Acknowledging that I’m challenged — by the conditioning of my culture, even by biology — can lead either of two ways. I can feel so overwhelmed I give up.
For example, I think I gave up on my sexuality, somewhere around menopause. Tired of the struggle, just wanting to avoid it, welcoming low libido. But something has made me reconsider. Partly, perhaps, just the process of writing this book — my discipline of writing as practice: wrestling with the words that come out; asking Is this true? Or is it just how I want to think?
But mainly, my avoidance took me so far into masochism that I finally got sick of that. I began to see masochism as an avoidance of asserting my own sexuality. It’s easier to submit, to be overwhelmed, than to enable orgasm to well up freely.

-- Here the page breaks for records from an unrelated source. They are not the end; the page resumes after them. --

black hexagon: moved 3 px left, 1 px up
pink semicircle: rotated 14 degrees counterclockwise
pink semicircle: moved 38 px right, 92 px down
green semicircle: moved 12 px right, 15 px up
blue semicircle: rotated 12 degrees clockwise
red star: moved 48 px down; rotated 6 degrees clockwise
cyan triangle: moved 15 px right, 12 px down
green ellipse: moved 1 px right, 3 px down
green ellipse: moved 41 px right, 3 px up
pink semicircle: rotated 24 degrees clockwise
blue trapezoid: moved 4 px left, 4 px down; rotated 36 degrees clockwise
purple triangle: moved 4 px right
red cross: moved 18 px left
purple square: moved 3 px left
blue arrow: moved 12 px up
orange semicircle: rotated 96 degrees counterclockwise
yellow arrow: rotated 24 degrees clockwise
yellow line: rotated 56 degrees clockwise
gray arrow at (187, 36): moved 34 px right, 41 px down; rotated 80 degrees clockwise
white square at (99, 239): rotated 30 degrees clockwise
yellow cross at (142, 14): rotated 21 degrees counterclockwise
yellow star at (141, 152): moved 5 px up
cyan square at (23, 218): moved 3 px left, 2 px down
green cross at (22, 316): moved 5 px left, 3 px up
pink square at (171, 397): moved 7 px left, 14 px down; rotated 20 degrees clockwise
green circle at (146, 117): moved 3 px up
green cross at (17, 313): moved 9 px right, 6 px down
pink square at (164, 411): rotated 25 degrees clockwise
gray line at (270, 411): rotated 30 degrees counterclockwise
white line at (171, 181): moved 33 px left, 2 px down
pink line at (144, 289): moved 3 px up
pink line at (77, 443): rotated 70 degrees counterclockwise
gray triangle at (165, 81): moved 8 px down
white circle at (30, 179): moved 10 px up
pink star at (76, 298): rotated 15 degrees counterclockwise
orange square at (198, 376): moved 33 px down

There are positive ways to give up some things, but this masochistic giving up avoids taking responsibility for my karma — for the impact of my choices on my character. It avoids taking responsibility for making better choices, cleaning my karma.

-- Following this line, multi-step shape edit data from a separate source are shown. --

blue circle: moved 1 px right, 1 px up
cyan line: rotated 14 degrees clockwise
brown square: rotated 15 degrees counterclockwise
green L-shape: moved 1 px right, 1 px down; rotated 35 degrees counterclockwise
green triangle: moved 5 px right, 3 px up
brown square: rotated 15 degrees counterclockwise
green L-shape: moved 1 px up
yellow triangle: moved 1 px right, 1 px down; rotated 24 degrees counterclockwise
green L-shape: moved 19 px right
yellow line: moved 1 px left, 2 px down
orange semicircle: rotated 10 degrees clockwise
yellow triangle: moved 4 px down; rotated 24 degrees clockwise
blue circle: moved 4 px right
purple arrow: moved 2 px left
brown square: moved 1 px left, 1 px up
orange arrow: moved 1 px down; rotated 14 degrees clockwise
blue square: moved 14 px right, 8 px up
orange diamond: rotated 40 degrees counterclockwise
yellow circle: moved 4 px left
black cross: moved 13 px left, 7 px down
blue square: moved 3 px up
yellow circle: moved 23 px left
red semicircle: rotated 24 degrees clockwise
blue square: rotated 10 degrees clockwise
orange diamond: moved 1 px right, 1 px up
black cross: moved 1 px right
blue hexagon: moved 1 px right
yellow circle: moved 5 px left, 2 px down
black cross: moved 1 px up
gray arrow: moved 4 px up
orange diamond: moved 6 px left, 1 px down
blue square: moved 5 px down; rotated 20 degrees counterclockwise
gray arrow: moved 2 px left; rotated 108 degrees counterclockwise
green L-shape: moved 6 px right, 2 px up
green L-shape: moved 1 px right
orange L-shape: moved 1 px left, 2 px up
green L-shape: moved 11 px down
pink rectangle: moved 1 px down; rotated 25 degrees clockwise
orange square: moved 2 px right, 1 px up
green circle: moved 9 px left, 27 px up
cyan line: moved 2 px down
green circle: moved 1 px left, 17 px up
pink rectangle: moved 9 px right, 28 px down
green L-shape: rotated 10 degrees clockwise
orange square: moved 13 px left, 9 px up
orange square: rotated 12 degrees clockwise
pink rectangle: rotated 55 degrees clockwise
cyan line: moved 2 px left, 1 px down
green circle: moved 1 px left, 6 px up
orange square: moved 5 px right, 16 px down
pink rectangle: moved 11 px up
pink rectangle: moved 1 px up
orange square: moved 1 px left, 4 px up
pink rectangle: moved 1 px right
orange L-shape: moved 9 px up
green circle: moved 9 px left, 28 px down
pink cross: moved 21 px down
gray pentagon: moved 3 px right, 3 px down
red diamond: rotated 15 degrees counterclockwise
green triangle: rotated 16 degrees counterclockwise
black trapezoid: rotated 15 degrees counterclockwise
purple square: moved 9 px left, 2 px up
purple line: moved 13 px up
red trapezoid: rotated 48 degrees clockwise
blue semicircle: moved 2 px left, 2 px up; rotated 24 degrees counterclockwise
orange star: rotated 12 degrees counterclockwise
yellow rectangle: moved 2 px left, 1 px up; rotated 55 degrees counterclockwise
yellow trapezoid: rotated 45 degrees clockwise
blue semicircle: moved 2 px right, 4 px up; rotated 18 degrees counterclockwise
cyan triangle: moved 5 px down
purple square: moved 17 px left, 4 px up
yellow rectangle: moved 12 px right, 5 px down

In fact, this giving up to my conditioning adds to my karma the victim’s plaint of self-justification, digging myself deeper into a pattern of rationalizing my motives, blaming others, and hopelessness. I don’t need to encourage this habit, to make it even harder to see through or change; if I nurse this grudge it can end up feeling as ingrained as though set in stone. Feeling as though “that’s just the way things are”; as though “it’s just how I am.”
So I choose to meet the challenge, encounter it with some chutzpah, with rebellious rejection of the authority of cultural norms, with a stubborn determination to be true to myself: this is how I nurture courage.